В общежитии недавно сделали довольно серьезный ремонт. Дыры в стенах из листов сухой штукатурки замазали бетоном, закрасили. На полы, поверх истертого паркета, положили линолеум… Помню, как делались дыры. Мы, первокурсники, обалдевшие от Москвы, переполненные писательским честолюбием и романтической безысходностью, напившись «Русской» владикавказского разлива (самой дешевейшей в то время), собравшись в коридоре, разбегались и, зажмурив глаза, врезались головой в стену. Слой сухой штукатурки ломался, как толстая скорлупа. За штукатуркой было сантиметров десять пустоты, а дальше — кирпичная кладка. Главное было — не переборщить… Один поэт, Влад из Харькова, переборщил и рухнул. Остальные разбежались по комнатам. Но ничего, Влад выжил, на другой день снова стены ломал… Со второго курса его отчислили, как и многих других романтиков. Я остался учиться. Наверно, остался потому, что загасил романтику. На романтике далеко не уедешь.
С этажа на этаж спускаюсь по лестнице. Лестничные площадки тоже в плане бутылок иногда бывают почти что Клондайком.
Здесь официально установленные места для курения. Курение изредка сопровождается пивом… Я достаю зажигалку и свечу внутрь урны…
Из семи этажей три нижних отведены под гостиницу, и в них не проникнешь. Да и на оставшихся все больше коммерческих жильцов: студенты других институтов, вьетнамцы, азербайджанцы, которые целыми днями кучкуются во дворе, что-то без устали обсуждая; есть даже циркачи, репетирующие вечерами свои трюки в маленьком общажном спортзале.

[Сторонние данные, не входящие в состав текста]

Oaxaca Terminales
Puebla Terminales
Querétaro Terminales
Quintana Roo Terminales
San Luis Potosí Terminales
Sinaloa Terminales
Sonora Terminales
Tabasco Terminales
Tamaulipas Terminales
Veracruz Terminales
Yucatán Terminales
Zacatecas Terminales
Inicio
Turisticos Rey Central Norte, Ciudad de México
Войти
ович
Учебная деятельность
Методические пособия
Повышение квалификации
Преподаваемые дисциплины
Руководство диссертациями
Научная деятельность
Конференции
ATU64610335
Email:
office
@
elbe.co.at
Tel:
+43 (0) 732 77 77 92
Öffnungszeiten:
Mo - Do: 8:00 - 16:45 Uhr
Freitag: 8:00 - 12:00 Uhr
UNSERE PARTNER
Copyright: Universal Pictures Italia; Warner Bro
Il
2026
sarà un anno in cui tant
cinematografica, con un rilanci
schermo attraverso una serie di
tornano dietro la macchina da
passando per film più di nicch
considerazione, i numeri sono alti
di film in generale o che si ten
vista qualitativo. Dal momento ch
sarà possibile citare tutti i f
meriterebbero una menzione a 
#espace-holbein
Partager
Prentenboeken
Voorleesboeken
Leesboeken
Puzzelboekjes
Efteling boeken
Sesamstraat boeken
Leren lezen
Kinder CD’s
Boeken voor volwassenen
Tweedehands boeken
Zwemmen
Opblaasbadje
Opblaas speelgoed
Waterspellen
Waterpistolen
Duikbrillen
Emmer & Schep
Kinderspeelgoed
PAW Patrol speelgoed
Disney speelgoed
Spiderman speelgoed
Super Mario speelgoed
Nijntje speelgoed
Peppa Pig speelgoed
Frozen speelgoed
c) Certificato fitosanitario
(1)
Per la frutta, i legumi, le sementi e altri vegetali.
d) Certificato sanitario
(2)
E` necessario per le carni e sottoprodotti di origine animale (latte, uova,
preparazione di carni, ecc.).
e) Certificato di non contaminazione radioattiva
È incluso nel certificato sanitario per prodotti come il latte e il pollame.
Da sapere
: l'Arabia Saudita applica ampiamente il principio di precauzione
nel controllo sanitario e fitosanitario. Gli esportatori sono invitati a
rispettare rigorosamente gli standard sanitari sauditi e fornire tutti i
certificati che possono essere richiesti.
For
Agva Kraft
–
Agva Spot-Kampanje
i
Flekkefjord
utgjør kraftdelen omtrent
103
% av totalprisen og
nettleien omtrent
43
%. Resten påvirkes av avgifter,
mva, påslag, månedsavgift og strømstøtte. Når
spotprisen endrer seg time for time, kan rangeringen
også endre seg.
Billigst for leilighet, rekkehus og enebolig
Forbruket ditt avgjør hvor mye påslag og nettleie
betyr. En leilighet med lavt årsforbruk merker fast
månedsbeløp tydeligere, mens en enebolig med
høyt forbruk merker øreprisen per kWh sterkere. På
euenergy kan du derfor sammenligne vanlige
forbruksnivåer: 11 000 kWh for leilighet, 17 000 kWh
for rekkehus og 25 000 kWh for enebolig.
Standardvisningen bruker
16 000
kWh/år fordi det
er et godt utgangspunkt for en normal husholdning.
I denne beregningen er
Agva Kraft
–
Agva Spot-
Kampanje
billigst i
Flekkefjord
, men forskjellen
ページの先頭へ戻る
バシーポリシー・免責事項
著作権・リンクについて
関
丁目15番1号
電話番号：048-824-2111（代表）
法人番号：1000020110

Одно крыло четвертого этажа для сотрудников Лита (здесь живу и я теперь), а другое — для заочников. Они накатывают волнами круглый учебный год. В сентябре — первый курс, в октябре — второй и так далее… Шумно общаются, читают стихи друг другу, горланят под гитару малоскладные, самопальные песни. И пьют, конечно…
Довольный, с набитой сумкой возвращаюсь к себе. Запираю дверь. Прячу сумку в шкаф. Удовлетворенный, почти сладостный выдох.

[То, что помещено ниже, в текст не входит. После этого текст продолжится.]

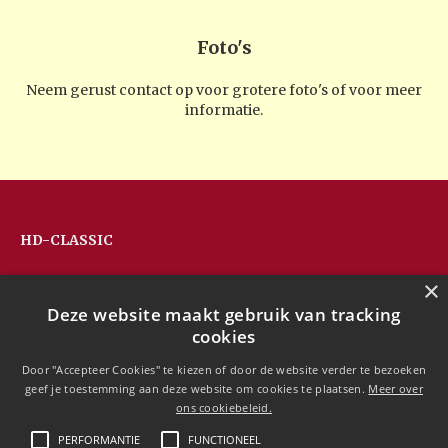
Foto's
Neem gerust contact op voor grotere foto's of voor meer
informatie.
HD-CLASSIC
Hans Devos
×
Pandhoevestraat 79a
Deze website maakt gebruik van tracking
3128 Baal
cookies
Belgium
T:
+32(0)16 53 75 77
Door "Accepteer Cookies" te kiezen of door de website verder te bezoeken
M:
+32(0)477 88 81 84
geef je toestemming aan deze website om cookies te plaatsen.
Meer over
info@hd-classic.be
ons cookiebeleid.
PERFORMANTIE
FUNCTIONEEL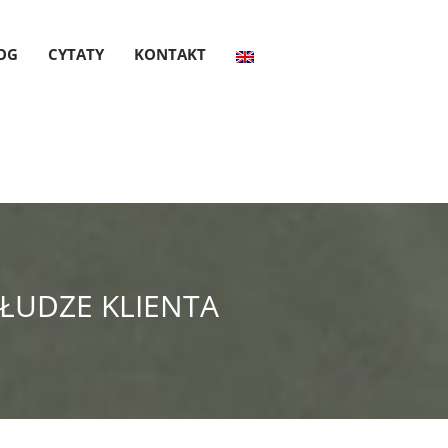
OG
CYTATY
KONTAKT
ŁUDZE KLIENTA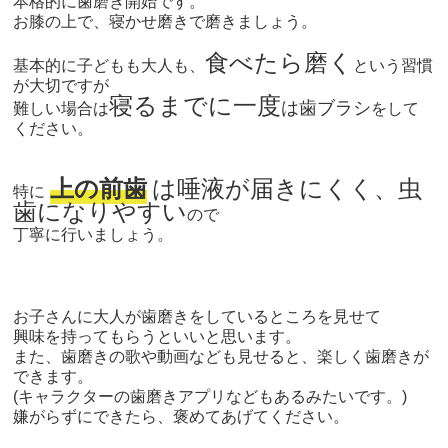
本格的に歯磨き開始です。
お膝の上で、寝かせ磨きで磨きましょう。
食べたら磨く
基本的に子どもも大人も、
という習慣
が大切ですが
寝るまでに一度
は歯ブラシ
難しい場合は
をして
ください。
上の前歯
は唾液が届きにくく、
虫
特に
歯になりやすい
ので
丁寧に行いましょう。
お子さんに大人が歯磨きをしているところを見せて
興味を持ってもらうといいと思います。
また、歯磨きの歌や動画なども見せると、楽しく歯磨きが
できます。
(キャラクターの歯磨きアプリなどもあるみたいです。)
嫌がらずにできたら、褒めてあげてください。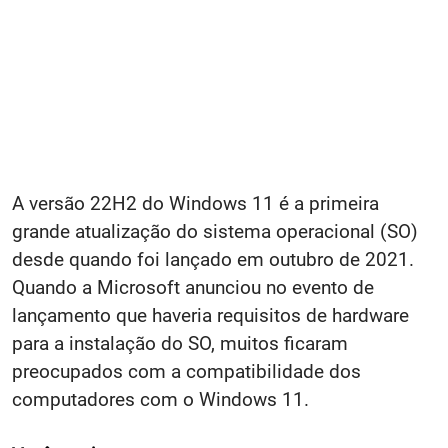
A versão 22H2 do Windows 11 é a primeira
grande atualização do sistema operacional (SO)
desde quando foi lançado em outubro de 2021.
Quando a Microsoft anunciou no evento de
lançamento que haveria requisitos de hardware
para a instalação do SO, muitos ficaram
preocupados com a compatibilidade dos
computadores com o Windows 11.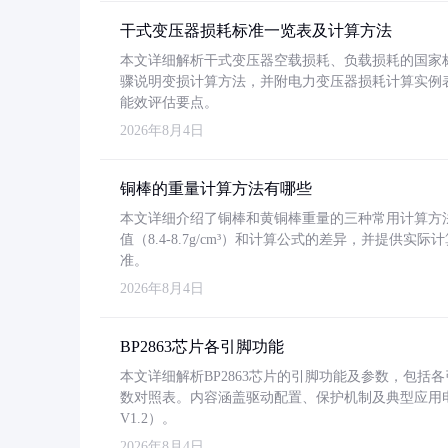
干式变压器损耗标准一览表及计算方法
本文详细解析干式变压器空载损耗、负载损耗的国家标准（GB
骤说明变损计算方法，并附电力变压器损耗计算实例表格
能效评估要点。
2026年8月4日
铜棒的重量计算方法有哪些
本文详细介绍了铜棒和黄铜棒重量的三种常用计算方
值（8.4-8.7g/cm³）和计算公式的差异，并提供实际
准。
2026年8月4日
BP2863芯片各引脚功能
本文详细解析BP2863芯片的引脚功能及参数，包
数对照表。内容涵盖驱动配置、保护机制及典型应用
V1.2）。
2026年8月4日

Липковатыми пальцами достаю сигарету. Присаживаюсь на стул. Весь день еще впереди. Очередной, огромный, но наверняка до одури похожий на большинство прошедших.
Вру, все время вру и прибедняюсь. Ведь вот только что приехал с Форума молодых писателей, где вкусно ел и сладко спал неделю без малого: сегодня вечер журнала «Кольцо А» в ЦДЛ, а после него скромный, но неизменный фуршетец; завтра — концерт «Короля и Шута» в клубе «Точка» (Вася позвал); послезавтра я приглашен в клуб «Консерва» на презентацию книги одной юной (страшненькой, жалко, до ужаса) поэтески; не за горами суд, где я могу поприсутствовать в роли болельщика, потом — пять дней в Германии. В общем, жизнь идет, но зачем-то я постоянно рисую ее как какую-то одноцветно-серую пустыню, ною об этом при любой возможности, пишу в основном об этом, уверяю себя, что все именно так.

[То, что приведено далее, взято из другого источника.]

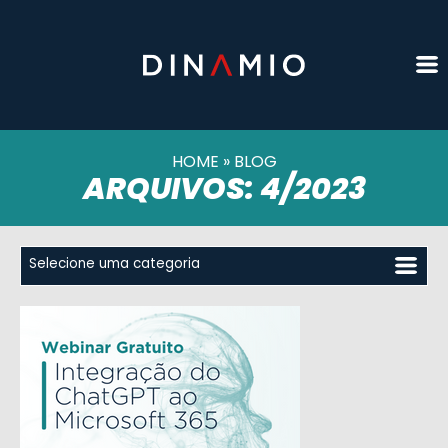
HOME
»
BLOG
ARQUIVOS: 4/2023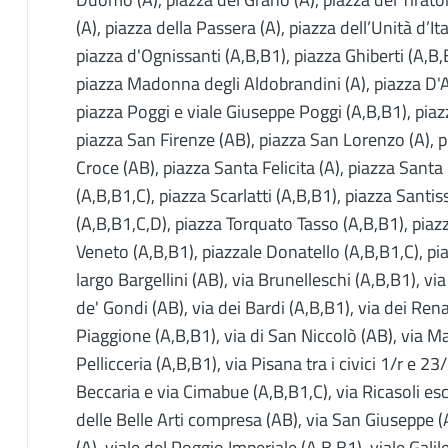
(A), piazza della Passera (A), piazza dell’Unità d’It
piazza d'Ognissanti (A,B,B1), piazza Ghiberti (A,B
piazza Madonna degli Aldobrandini (A), piazza D'A
piazza Poggi e viale Giuseppe Poggi (A,B,B1), piazz
piazza San Firenze (AB), piazza San Lorenzo (A), 
Croce (AB), piazza Santa Felicita (A), piazza Sant
(A,B,B1,C), piazza Scarlatti (A,B,B1), piazza Santi
(A,B,B1,C,D), piazza Torquato Tasso (A,B,B1), piazz
Veneto (A,B,B1), piazzale Donatello (A,B,B1,C), pi
largo Bargellini (AB), via Brunelleschi (A,B,B1), via
de' Gondi (AB), via dei Bardi (A,B,B1), via dei Renai
Piaggione (A,B,B1), via di San Niccolò (AB), via Mag
Pellicceria (A,B,B1), via Pisana tra i civici 1/r e 23
Beccaria e via Cimabue (A,B,B1,C), via Ricasoli esc
delle Belle Arti compresa (AB), via San Giuseppe (
(A), viale del Poggio Imperiale (A,B,B1), viale Galil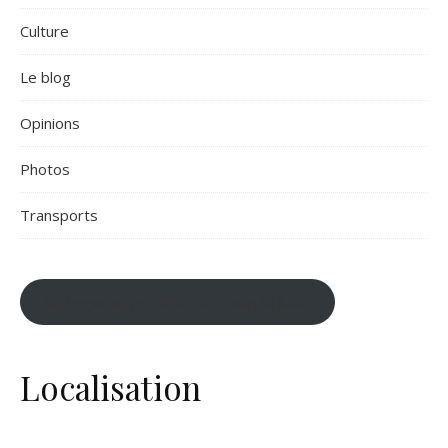
Culture
Le blog
Opinions
Photos
Transports
Se loger et profiter de Caen la Mer
Localisation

Но где-то в глубине меня — маленький несогласный комочек. Он еле слышно, придушенно и все же упрямо басит: «Врешь, врешь. Зачем ты врешь?» С недавних пор этот комок стал расти.
Жалко, что он стал расти слишком поздно. Теперь ведь уже ничего не изменить, не исправить… Вот опять ною, опять обмазываю себя и окружающее одноцветно-серым…
Долго я успокаивал себя тем, что мое призвание, единственное настоящее дело — писать, а остальное малосущественно, остальное — для обычных, для обывателей, призвание которых — сидеть по восемь часов на нудной работе, создавать уют в жилищах, тратить зарплату на тряпочки и вкусности. А теперь такой же жизни захотелось и мне. Теперь, когда все бытовые дела у меня сводятся к забиванию время от времени холодильника каким-нибудь пропитанием и уборке комнаты, очень захотелось стать обывателем…
Как-то этой весной мы сидели с Таней в маленьком парке недалеко от общежития. Тане тогда еще было семнадцать, хотя она уже заканчивала второй курс Литинститута; наши отношения продолжались больше года. Мы привыкли друг к другу, но и, кажется, начинали тяготиться друг другом… Мы сидели на скамейке, пили пивко и ждали, когда стрелки часов доползут до семи вечера и в общагу начнут запускать гостей.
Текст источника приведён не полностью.